Health authorities from South and North Korea met on Wednesday, 11 years after the health-related inter-Korean talks in 2007, to discuss ways to block infectious diseases from entering the Korean peninsula.

The two sides began the talks at the joint liaison office in Gaeseong, North Korea, at around 10 a.m.

Health officials from two Koreas pose for a photo before the talks at the joint liaison office in Gaeseong, North Korea, on Wednesday. From left are North Korea’s Public Health Ministry Vice Director Park Dong-cheol, Park Cheol-jin, secretary at the Committee for the Peaceful Reunification of the Fatherland, Public Health's State Sanitary Inspection Board Director Pak Myong-su, South Korea’s Vice Health and Welfare Minister Kwon Deok-cheol, Unification Ministry Humanitarian Cooperation Bureau Director-General Kim Byung-dae, and Health and Welfare Ministry Healthcare Policy Bureau Director-General Kwon Joon-wook. (Pool photo)

South Korea’s Vice Health and Welfare Minister Kwon Deok-cheol participated in the meeting, accompanied by Kwon Joon-wook, director-general of the ministry’s healthcare policy bureau, and Kim Byung-dae, director-general of the humanitarian cooperation bureau at the Unification Ministry.

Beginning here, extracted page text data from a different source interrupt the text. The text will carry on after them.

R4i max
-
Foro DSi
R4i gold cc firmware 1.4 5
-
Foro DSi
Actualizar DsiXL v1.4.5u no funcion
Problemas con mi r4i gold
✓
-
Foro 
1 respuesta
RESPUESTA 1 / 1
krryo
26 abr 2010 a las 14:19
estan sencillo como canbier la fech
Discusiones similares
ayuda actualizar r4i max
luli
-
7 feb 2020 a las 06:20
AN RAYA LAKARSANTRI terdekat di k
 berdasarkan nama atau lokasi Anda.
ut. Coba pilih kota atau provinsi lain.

From the North, Public Health Ministry's State Sanitary Inspection Board Director Pak Myong-su, the public health ministry’s deputy director Park Dong-cheol, and Park Cheol-jin, secretary at the Committee for the Peaceful Reunification of the Fatherland, took part in the talks.

“I came here yesterday because Gaeseong is far from Pyongyang. The North and the South is very close, and epidemiologically, it is a very short distance from any side for a contagious disease to spread,” the North’s State Sanitary Inspection Board Director Park said.

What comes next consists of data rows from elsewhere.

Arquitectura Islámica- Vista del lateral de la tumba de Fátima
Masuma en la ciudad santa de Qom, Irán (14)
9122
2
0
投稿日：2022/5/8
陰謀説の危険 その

Although there were many issues to be addressed between the North and the South, the leaders of the two Koreas expressed their strong commitment to disease prevention, which included the joint epidemic prevention and strengthening of healthcare projects as noted by the Pyongyang Joint Declaration in September, he added.

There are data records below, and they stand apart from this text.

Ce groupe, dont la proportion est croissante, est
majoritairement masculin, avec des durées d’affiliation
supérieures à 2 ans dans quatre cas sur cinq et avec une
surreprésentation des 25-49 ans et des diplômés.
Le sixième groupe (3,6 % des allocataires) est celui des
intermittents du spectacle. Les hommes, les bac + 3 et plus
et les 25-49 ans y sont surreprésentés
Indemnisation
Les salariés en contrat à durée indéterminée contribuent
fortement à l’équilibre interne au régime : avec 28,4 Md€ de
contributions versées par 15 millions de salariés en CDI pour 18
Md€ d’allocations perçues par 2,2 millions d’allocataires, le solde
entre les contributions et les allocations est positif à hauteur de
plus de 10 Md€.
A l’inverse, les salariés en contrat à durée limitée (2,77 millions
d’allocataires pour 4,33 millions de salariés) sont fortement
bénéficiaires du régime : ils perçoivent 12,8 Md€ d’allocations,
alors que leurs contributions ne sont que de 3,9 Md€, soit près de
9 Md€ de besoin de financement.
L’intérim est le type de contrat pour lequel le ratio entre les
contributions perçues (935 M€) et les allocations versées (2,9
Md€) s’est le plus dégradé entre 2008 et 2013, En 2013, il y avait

In response, the South’s Vice Health Minister Kwon said, “As the two Koreans are very close in the distance, and as infectious diseases could spread through insects and mosquitoes that are out of human control, I believe the two Koreas can put together efforts to block them.” The talks could yield a significant result in such efforts, he said.

Kwon went on to say that healthcare-related talks should be thoroughly processed because such topics involve the lives of South Korean and North Korean residents.

“I hope that we could discuss concrete ways to put efforts into practice at the talks,” he added.

After giving opening statements, the two sides continued the meeting in closed-door session.